On 23.06.2011 19:17, Laine Stump wrote:
On 06/23/2011 11:36 AM, Michal Privoznik wrote:
This patch series add support for setting traffic shaping and policing on both domain's interface and network's virtual bridge. Basically, this is done via 'tc' from iproute2 package. For shaping is HTB used, for policing we need u32 match selector. Both should be available in RHEL-6 kernel.
Some general questions:
1) Just to make sure I understand it, if <bandwidth> is specified in the network XML, that will be applied to the bridge itself, not to each interface on the bridge. (So, if we want to have the per-guest bandwidth specified in a single place, that will be where my proposed <portgroup> comes in - a <bandwidth> specified in a <portgroup> will be applied individually to each guest interface that is part of the portgroup.) Yes. If I want to support per-guest traffic shaping in these patches, I need to create a separate XML for that. Neither <network> nor <domain> is not the right place. So I'd end up with the same structure as you.
2) Following on (2). Once host bridges (ie, a bridge device that's directly connected to a physical NIC) are available as <network>s, can the limiting then be applied to the bridge device, or will it instead need to be applied to the ethernet device that the bridge is using to attach to the physical network? If the latter is the case, then we'll need a way to determine which device that is (currently I hadn't planned on putting that information in the XML, because it's configured outside of libvirt, and this could lead to mismatches between what libvirt XML shows and reality). Fortunately, it is the first case. Therefore is XML inserted into <interface> and <network>. Rules are applied only on desired device. Not anywhere else.

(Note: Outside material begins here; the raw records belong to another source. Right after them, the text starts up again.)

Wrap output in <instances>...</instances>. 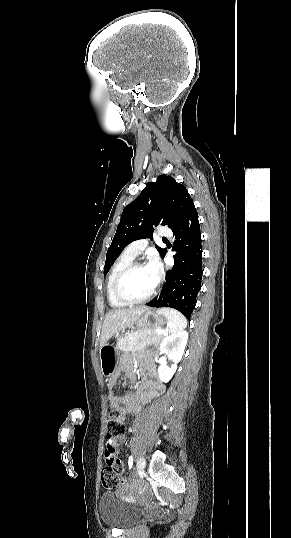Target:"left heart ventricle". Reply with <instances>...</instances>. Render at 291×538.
I'll return each instance as SVG.
<instances>
[{
    "instance_id": "1",
    "label": "left heart ventricle",
    "mask_w": 291,
    "mask_h": 538,
    "mask_svg": "<svg viewBox=\"0 0 291 538\" xmlns=\"http://www.w3.org/2000/svg\"><path fill=\"white\" fill-rule=\"evenodd\" d=\"M156 281L146 267L133 271L124 281L123 290L131 298H141L147 295Z\"/></svg>"
}]
</instances>
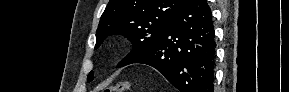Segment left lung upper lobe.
<instances>
[{"label":"left lung upper lobe","mask_w":289,"mask_h":92,"mask_svg":"<svg viewBox=\"0 0 289 92\" xmlns=\"http://www.w3.org/2000/svg\"><path fill=\"white\" fill-rule=\"evenodd\" d=\"M187 0H110L97 31V49L110 35L120 34L133 44V50L118 67L135 61L150 52L165 27ZM93 79V71L87 80Z\"/></svg>","instance_id":"1"}]
</instances>
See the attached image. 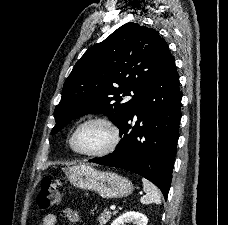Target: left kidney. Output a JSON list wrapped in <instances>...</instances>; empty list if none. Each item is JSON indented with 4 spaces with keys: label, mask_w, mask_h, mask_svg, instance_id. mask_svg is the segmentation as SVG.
<instances>
[{
    "label": "left kidney",
    "mask_w": 228,
    "mask_h": 225,
    "mask_svg": "<svg viewBox=\"0 0 228 225\" xmlns=\"http://www.w3.org/2000/svg\"><path fill=\"white\" fill-rule=\"evenodd\" d=\"M124 223H132V225H147L148 219L142 213H135V211H128L117 217L112 225H124Z\"/></svg>",
    "instance_id": "left-kidney-1"
}]
</instances>
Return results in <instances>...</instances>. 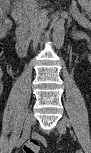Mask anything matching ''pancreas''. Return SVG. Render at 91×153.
Wrapping results in <instances>:
<instances>
[{"mask_svg": "<svg viewBox=\"0 0 91 153\" xmlns=\"http://www.w3.org/2000/svg\"><path fill=\"white\" fill-rule=\"evenodd\" d=\"M72 13L75 17V19L79 22L80 25L86 27V28H90V21L84 16V15H81L77 9H73L72 10ZM37 24V21H36V17L33 16L31 18H29L25 23H24V30L26 32V35L28 38H30L32 36V32L35 28Z\"/></svg>", "mask_w": 91, "mask_h": 153, "instance_id": "obj_1", "label": "pancreas"}]
</instances>
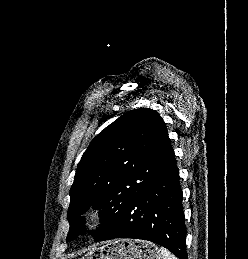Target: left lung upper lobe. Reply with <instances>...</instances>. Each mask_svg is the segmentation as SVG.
Instances as JSON below:
<instances>
[{
    "mask_svg": "<svg viewBox=\"0 0 248 259\" xmlns=\"http://www.w3.org/2000/svg\"><path fill=\"white\" fill-rule=\"evenodd\" d=\"M166 125L147 108L126 112L107 126L83 154L70 189L67 242L85 234L84 217L101 209L96 236L110 226L173 163Z\"/></svg>",
    "mask_w": 248,
    "mask_h": 259,
    "instance_id": "5c2ea615",
    "label": "left lung upper lobe"
}]
</instances>
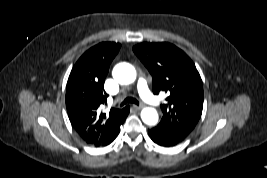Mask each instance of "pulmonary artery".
Returning a JSON list of instances; mask_svg holds the SVG:
<instances>
[{
	"label": "pulmonary artery",
	"instance_id": "e3ab8cb5",
	"mask_svg": "<svg viewBox=\"0 0 267 178\" xmlns=\"http://www.w3.org/2000/svg\"><path fill=\"white\" fill-rule=\"evenodd\" d=\"M137 90L140 94V96L149 104L154 105V106H158L161 103V100L154 96L151 91L148 88L147 82L145 81L144 78L140 77L137 80V84H136Z\"/></svg>",
	"mask_w": 267,
	"mask_h": 178
}]
</instances>
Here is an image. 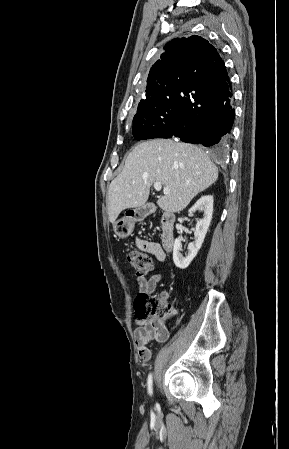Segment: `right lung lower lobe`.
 I'll return each mask as SVG.
<instances>
[{"instance_id":"98d812e1","label":"right lung lower lobe","mask_w":289,"mask_h":449,"mask_svg":"<svg viewBox=\"0 0 289 449\" xmlns=\"http://www.w3.org/2000/svg\"><path fill=\"white\" fill-rule=\"evenodd\" d=\"M173 122L151 138L180 137L182 141L222 150L233 126L232 84L224 66L207 81L180 82Z\"/></svg>"}]
</instances>
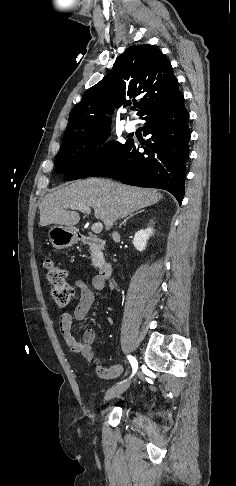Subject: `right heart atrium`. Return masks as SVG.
Instances as JSON below:
<instances>
[{"label":"right heart atrium","instance_id":"d8ad5b80","mask_svg":"<svg viewBox=\"0 0 236 486\" xmlns=\"http://www.w3.org/2000/svg\"><path fill=\"white\" fill-rule=\"evenodd\" d=\"M105 152V145L100 143L98 145L95 146L94 150H93V153L94 155L96 156H100L102 155L103 153Z\"/></svg>","mask_w":236,"mask_h":486}]
</instances>
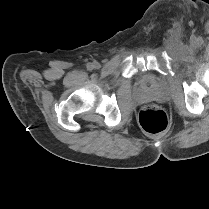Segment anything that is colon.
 <instances>
[{"instance_id": "1", "label": "colon", "mask_w": 209, "mask_h": 209, "mask_svg": "<svg viewBox=\"0 0 209 209\" xmlns=\"http://www.w3.org/2000/svg\"><path fill=\"white\" fill-rule=\"evenodd\" d=\"M139 122L142 128L149 133H159L167 130L169 118L161 108H146L139 114Z\"/></svg>"}]
</instances>
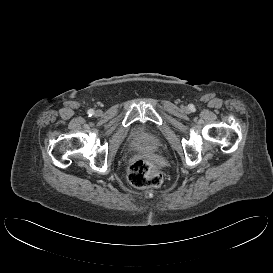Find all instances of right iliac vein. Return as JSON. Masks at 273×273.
Returning <instances> with one entry per match:
<instances>
[{"label": "right iliac vein", "mask_w": 273, "mask_h": 273, "mask_svg": "<svg viewBox=\"0 0 273 273\" xmlns=\"http://www.w3.org/2000/svg\"><path fill=\"white\" fill-rule=\"evenodd\" d=\"M96 113H97L98 115H99V114H101V112H100V111H97Z\"/></svg>", "instance_id": "right-iliac-vein-1"}]
</instances>
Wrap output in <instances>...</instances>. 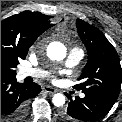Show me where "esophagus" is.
<instances>
[{"instance_id": "34e87169", "label": "esophagus", "mask_w": 122, "mask_h": 122, "mask_svg": "<svg viewBox=\"0 0 122 122\" xmlns=\"http://www.w3.org/2000/svg\"><path fill=\"white\" fill-rule=\"evenodd\" d=\"M43 90L49 94H54L57 92V89L51 87V86H44Z\"/></svg>"}]
</instances>
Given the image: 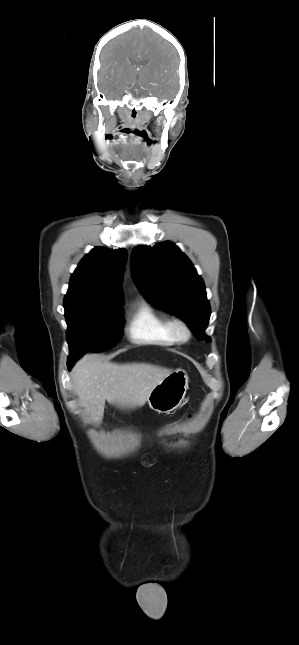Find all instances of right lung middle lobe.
Returning a JSON list of instances; mask_svg holds the SVG:
<instances>
[{"mask_svg": "<svg viewBox=\"0 0 299 645\" xmlns=\"http://www.w3.org/2000/svg\"><path fill=\"white\" fill-rule=\"evenodd\" d=\"M64 309L69 367L87 351H105L118 343L123 326L120 305L70 303L64 305Z\"/></svg>", "mask_w": 299, "mask_h": 645, "instance_id": "obj_1", "label": "right lung middle lobe"}]
</instances>
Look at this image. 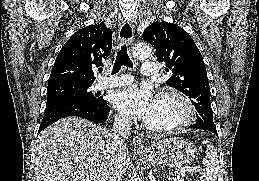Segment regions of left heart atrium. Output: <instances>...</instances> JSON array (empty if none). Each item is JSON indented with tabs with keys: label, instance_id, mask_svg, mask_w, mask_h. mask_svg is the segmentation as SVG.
<instances>
[{
	"label": "left heart atrium",
	"instance_id": "1",
	"mask_svg": "<svg viewBox=\"0 0 259 181\" xmlns=\"http://www.w3.org/2000/svg\"><path fill=\"white\" fill-rule=\"evenodd\" d=\"M112 103L122 114L148 122L152 117L157 98L147 87L129 86L113 93Z\"/></svg>",
	"mask_w": 259,
	"mask_h": 181
}]
</instances>
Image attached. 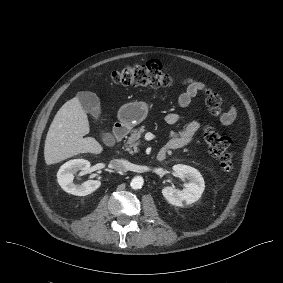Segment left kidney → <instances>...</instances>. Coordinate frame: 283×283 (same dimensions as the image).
<instances>
[{
  "mask_svg": "<svg viewBox=\"0 0 283 283\" xmlns=\"http://www.w3.org/2000/svg\"><path fill=\"white\" fill-rule=\"evenodd\" d=\"M173 170L177 177L188 182L184 184L183 190L170 186L164 187L162 194L166 200L175 206L189 205L199 200L205 189L204 179L200 172L191 166L182 164L174 165Z\"/></svg>",
  "mask_w": 283,
  "mask_h": 283,
  "instance_id": "1",
  "label": "left kidney"
}]
</instances>
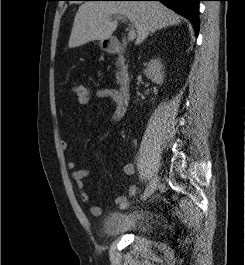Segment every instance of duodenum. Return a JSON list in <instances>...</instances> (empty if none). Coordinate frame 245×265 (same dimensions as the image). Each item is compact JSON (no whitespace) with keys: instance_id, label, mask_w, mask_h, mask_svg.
Returning <instances> with one entry per match:
<instances>
[{"instance_id":"1","label":"duodenum","mask_w":245,"mask_h":265,"mask_svg":"<svg viewBox=\"0 0 245 265\" xmlns=\"http://www.w3.org/2000/svg\"><path fill=\"white\" fill-rule=\"evenodd\" d=\"M108 52L111 54H117L120 57L123 54L124 48L120 41L118 40H112L107 44ZM119 92L121 94L122 99L125 102L129 101L130 93H131V87L129 79L126 76H123L120 83H119Z\"/></svg>"}]
</instances>
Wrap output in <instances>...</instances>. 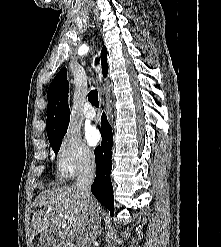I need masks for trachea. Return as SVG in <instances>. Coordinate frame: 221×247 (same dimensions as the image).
Returning a JSON list of instances; mask_svg holds the SVG:
<instances>
[{"label":"trachea","mask_w":221,"mask_h":247,"mask_svg":"<svg viewBox=\"0 0 221 247\" xmlns=\"http://www.w3.org/2000/svg\"><path fill=\"white\" fill-rule=\"evenodd\" d=\"M88 101L95 107H99L98 91L93 89L88 94Z\"/></svg>","instance_id":"3493384b"}]
</instances>
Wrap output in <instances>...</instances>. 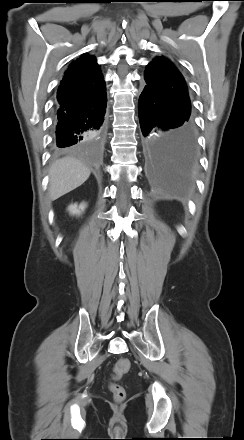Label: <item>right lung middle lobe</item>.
I'll return each mask as SVG.
<instances>
[{"label":"right lung middle lobe","instance_id":"obj_1","mask_svg":"<svg viewBox=\"0 0 244 440\" xmlns=\"http://www.w3.org/2000/svg\"><path fill=\"white\" fill-rule=\"evenodd\" d=\"M100 139V138H99ZM99 139H94L93 141L99 140Z\"/></svg>","mask_w":244,"mask_h":440}]
</instances>
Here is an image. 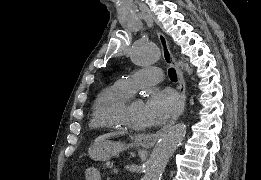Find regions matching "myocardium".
<instances>
[{"instance_id": "myocardium-1", "label": "myocardium", "mask_w": 261, "mask_h": 180, "mask_svg": "<svg viewBox=\"0 0 261 180\" xmlns=\"http://www.w3.org/2000/svg\"><path fill=\"white\" fill-rule=\"evenodd\" d=\"M135 98L134 94H129L122 106L117 108L114 112V123H115V129L117 131L118 136L130 138V139H142L144 136L151 134L154 132L155 127L152 125L145 133H138L128 127L120 118V115L127 109L129 106V102L131 99Z\"/></svg>"}]
</instances>
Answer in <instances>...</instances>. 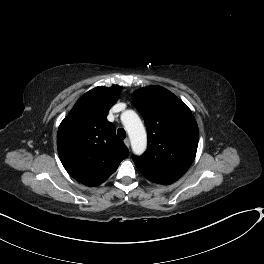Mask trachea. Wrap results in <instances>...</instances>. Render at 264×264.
I'll return each mask as SVG.
<instances>
[{"label":"trachea","mask_w":264,"mask_h":264,"mask_svg":"<svg viewBox=\"0 0 264 264\" xmlns=\"http://www.w3.org/2000/svg\"><path fill=\"white\" fill-rule=\"evenodd\" d=\"M117 135H118V137H119L120 139H125V137H126V132H125V130H124L123 128H119V129L117 130Z\"/></svg>","instance_id":"trachea-1"}]
</instances>
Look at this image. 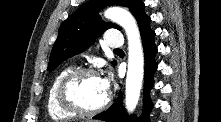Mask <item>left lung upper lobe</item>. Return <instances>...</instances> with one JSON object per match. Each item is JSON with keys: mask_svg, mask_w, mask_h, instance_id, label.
<instances>
[{"mask_svg": "<svg viewBox=\"0 0 221 122\" xmlns=\"http://www.w3.org/2000/svg\"><path fill=\"white\" fill-rule=\"evenodd\" d=\"M138 0H89L68 17L60 26L58 38L52 48L48 70L52 71L67 58L72 57L94 43L109 28L120 27L113 23H105L98 12L105 6L120 5L128 7L132 12ZM115 64V62H114Z\"/></svg>", "mask_w": 221, "mask_h": 122, "instance_id": "1", "label": "left lung upper lobe"}]
</instances>
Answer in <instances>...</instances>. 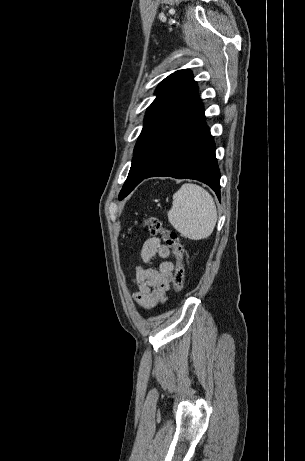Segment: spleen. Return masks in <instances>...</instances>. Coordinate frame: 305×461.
I'll use <instances>...</instances> for the list:
<instances>
[{
    "mask_svg": "<svg viewBox=\"0 0 305 461\" xmlns=\"http://www.w3.org/2000/svg\"><path fill=\"white\" fill-rule=\"evenodd\" d=\"M170 224L184 237L201 240L209 237L217 222L213 197L201 186L183 184L173 195L168 211Z\"/></svg>",
    "mask_w": 305,
    "mask_h": 461,
    "instance_id": "3e777b00",
    "label": "spleen"
}]
</instances>
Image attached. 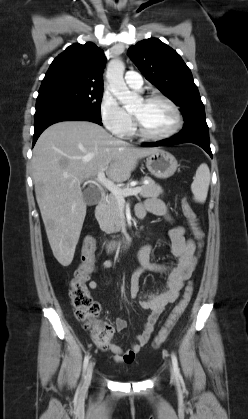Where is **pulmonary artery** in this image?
Instances as JSON below:
<instances>
[{
    "mask_svg": "<svg viewBox=\"0 0 248 419\" xmlns=\"http://www.w3.org/2000/svg\"><path fill=\"white\" fill-rule=\"evenodd\" d=\"M124 79L128 87L137 89V90L142 88L143 79L140 73L136 71H128L125 74Z\"/></svg>",
    "mask_w": 248,
    "mask_h": 419,
    "instance_id": "pulmonary-artery-1",
    "label": "pulmonary artery"
}]
</instances>
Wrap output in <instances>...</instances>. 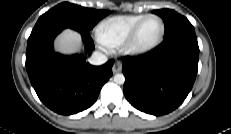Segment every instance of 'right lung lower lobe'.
<instances>
[{
	"label": "right lung lower lobe",
	"instance_id": "obj_1",
	"mask_svg": "<svg viewBox=\"0 0 231 134\" xmlns=\"http://www.w3.org/2000/svg\"><path fill=\"white\" fill-rule=\"evenodd\" d=\"M64 23H47L34 28L28 39L26 69L39 99L51 110L71 115L89 108L105 82L112 76L114 60L102 66H91L83 55L63 56L53 50L55 37ZM85 46L93 49L88 31L79 30Z\"/></svg>",
	"mask_w": 231,
	"mask_h": 134
}]
</instances>
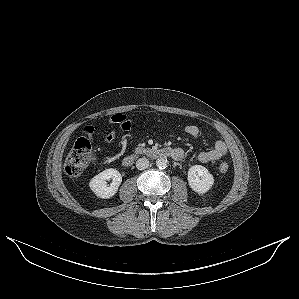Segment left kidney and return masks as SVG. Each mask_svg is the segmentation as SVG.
<instances>
[{"mask_svg":"<svg viewBox=\"0 0 299 299\" xmlns=\"http://www.w3.org/2000/svg\"><path fill=\"white\" fill-rule=\"evenodd\" d=\"M188 183L195 192L206 193L214 184L213 175L201 165H194L188 170Z\"/></svg>","mask_w":299,"mask_h":299,"instance_id":"5707ae66","label":"left kidney"}]
</instances>
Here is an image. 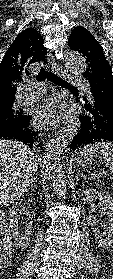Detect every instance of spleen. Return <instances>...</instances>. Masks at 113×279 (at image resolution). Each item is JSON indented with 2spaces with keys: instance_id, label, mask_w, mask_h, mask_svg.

3) Similarly for macvtap <network>s, will the network-wide bandwidth limiting be applied to the physical ethernet device? This would have the side effect of including host traffic on that interface in the bandwidth totals, but I don't see a way around it. With this patch as-is, shaping rules are applied only when creating TAP devices. This mean only network types VIR_DOMAIN_NET_TYPE_NETWORK and VIR_DOMAIN_NET_TYPE_BRIDGE.
4) Finally on that topic, what about <network>s that have a pool of physical ethernets to be used macvtap-style? Is there any way we can do bandwidth limiting on an aggregated collection of network interfaces? Or will attempts to configure this necessarily result in a "config not supported" log message? Huh, I didn't know it is possible to have a pool of devices within one <network>. So in this case, this patch silently does nothing.
5) I see you've put the data structures and parsing/formatting functions that are used by both network_conf.c and domain_conf.c in the util directory. I've been wondering myself what to do with similar structs/functions that will be used in both network and domain XML (eg, <virtualport> will soon be used by both) - does everyone agree this is the right way to handle it? Or should there be a common file in the conf directory instead? (I don't have an opinion, but want to "do the right thing" when I write my own code) Yeah, I was thinking the same way. When I wrote the code, I've decided for src/util. But I would not hesitate if somebody wants it in src/conf.